By: Joseph Goldy, CFP®
I recently read an interesting article in the Wall Street Journal about how anyone with a low-rate mortgage may not realize the actual value of their asset. In the current world of 7%-8% mortgage rates, anybody with a sub-4% mortgage rate owns a precious asset. Viewing a loan that needs to be repaid as an asset is counterintuitive. But any loan from a bank at 3.5% when rates on Treasury Bills and CDs are at 5% has significant value. By the Journal author's estimate, some $1 trillion in value has passed from banks and bondholders to homeowners.
However, the current interest rate environment presents some unique challenges for people going through a divorce.
For example, if you're the party keeping the home, depending on your equitable distribution settlement, you may need to refinance to remove your ex-spouse from the mortgage. Although some people may choose to stay on the mortgage together, this is not common, and most parties agree to either sell the marital home or retain the property.

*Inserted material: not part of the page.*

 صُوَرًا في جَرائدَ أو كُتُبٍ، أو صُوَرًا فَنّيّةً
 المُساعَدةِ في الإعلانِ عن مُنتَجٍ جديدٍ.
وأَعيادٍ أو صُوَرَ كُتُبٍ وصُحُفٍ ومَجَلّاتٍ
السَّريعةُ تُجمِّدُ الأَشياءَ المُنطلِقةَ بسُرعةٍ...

For the person remaining on the mortgage, a higher mortgage rate can seriously impact their cash flow. Let's look at a hypothetical couple who purchased their home ten years ago with the following details:
Original Mortgage
Mortgage amount: $350,000
Interest rate: 3.50%
Loan term: 30 years
Monthly principal and interest amount: $1,571
New Mortgage after Refinance
Remaining mortgage balance: $270,944
Interest rate: 7.50%
Remaining loan term: 20 years
Monthly principal and interest: $2,183
Assuming the person keeping the home refinances into a 20-year mortgage to keep the term the same, they would now pay $611 more monthly to remain in the house! Over the remaining 20 years, this additional amount would total an extra $146,748 in interest. Even if the spouse keeping the home decides to refinance out to a new 30-year loan term instead of 20, it would still be $323 more a month or $3,876 more per year.
This increased expense is significant for many people who have just gone through a divorce. In addition to the increase in the monthly mortgage amount, there are also refinancing closing costs from the lender that must be paid.

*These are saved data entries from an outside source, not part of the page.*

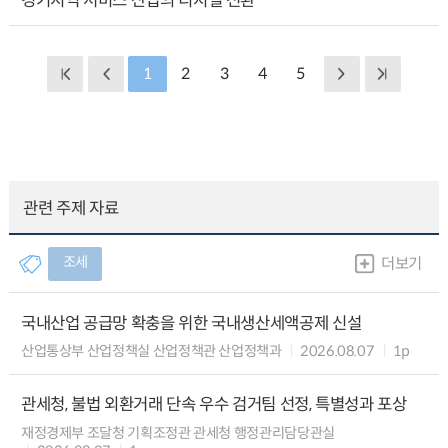
경기지역 서비스 산업의 디지털 전환
1
2
3
4
5
관련 주제 자료
조세
더보기
국내산업 공급망 확충을 위한 국내생산세액공제 신설
산업통상부 산업정책실 산업정책관 산업정책과
2026.08.07
1p
관세청, 불법 외환거래 단속 우수 검거팀 선정, 특별성과 포상
재정경제부 조달청 기획조정관 관세청 행정관리담당관실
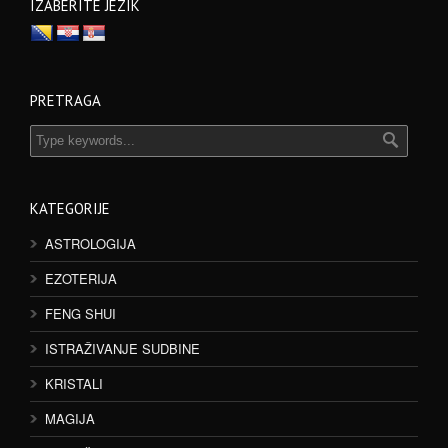
IZABERITE JEZIK
PRETRAGA
KATEGORIJE
ASTROLOGIJA
EZOTERIJA
FENG SHUI
ISTRAŽIVANJE SUDBINE
KRISTALI
MAGIJA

Alternatives to Remove an Ex-Spouse
Although some people can work out an agreement where both parties stay on the mortgage, this is not ideal. Divorced couples remaining on the mortgage can create friction since both are now forced to maintain the home and ensure the mortgage is paid on time; otherwise, it can hurt both parties' credit.
For some couples who have gone through a difficult divorce, having to all of a sudden be amicable with each other is not a realistic expectation. Considering the damage to someone's credit should mortgage payments be missed or the home fall into foreclosure, this situation is not feasible for many people going through a divorce.

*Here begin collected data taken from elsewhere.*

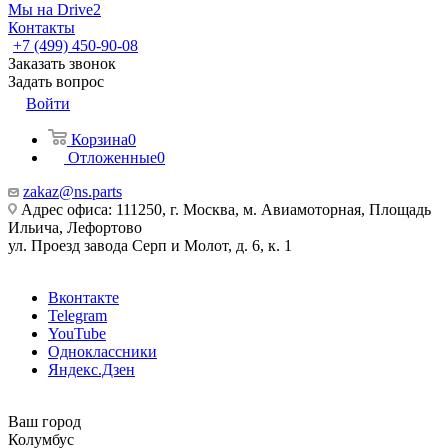
Мы на Drive2
Контакты
+7 (499) 450-90-08
Заказать звонок
Задать вопрос
Войти
Корзина
0
Отложенные
0
zakaz@ns.parts
Адрес офиса: 111250, г. Москва, м. Авиамоторная, Площадь
Ильича, Лефортово
ул. Проезд завода Серп и Молот, д. 6, к. 1
Вконтакте
Telegram
YouTube
Одноклассники
Яндекс.Дзен
Ваш город
Колумбус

Two alternatives to refinancing some lenders offer are loan modification or loan assumption.
With a loan modification, you are changing the actual terms of your mortgage. This strategy is commonly done to help someone going through a financial hardship, but a lender may allow a loan modification for reasons of divorce or legal separation. The benefit of a loan modification is you are removing one party from the mortgage while not changing the interest rate for the remaining spouse.
Similarly, a loan assumption allows one of the two parties to remain on the mortgage, with one being removed. An ex-spouse is simply removed from the note and no longer considered a borrower responsible for paying back the loan.
With a loan assumption, the spouse being removed from the mortgage will request a release of liability, which releases the obligation to repay the loan if an ex-spouse fails to make payments. Loan assumptions typically cost one percent of the loan amount plus administrative fees.
The above two options are good alternatives to a refinance in the current interest rate environment since, in both scenarios, your mortgage interest rate is not changing. Unfortunately, these options are not available from all lenders.
Ultimately, there are several good reasons to keep the marital home after a divorce, especially if children are involved. Emotional stability, consistency for the kids, and not selling in a potentially volatile market are all legitimate reasons for one spouse to hang onto the home. However, it is critical to understand the additional cost and its impact on cash flow while keeping the marital home.
Joseph Goldy, CFP®, is a wealth advisor and CERTIFIED FINANCIAL PLANNER™ at Highland Financial Advisors, LLC, a fee-only fiduciary wealth advisory firm based in Wayne, New Jersey.
Joe specializes in working with newly independent women because of divorce or losing a spouse. He understands firsthand the value of having a clear financial picture pre- and post-divorce and a plan to restate goals as a single person. When he is not helping clients, Joe enjoys spending time with his two sons outdoors and volunteering to help raise money for Type 1 diabetes organizations.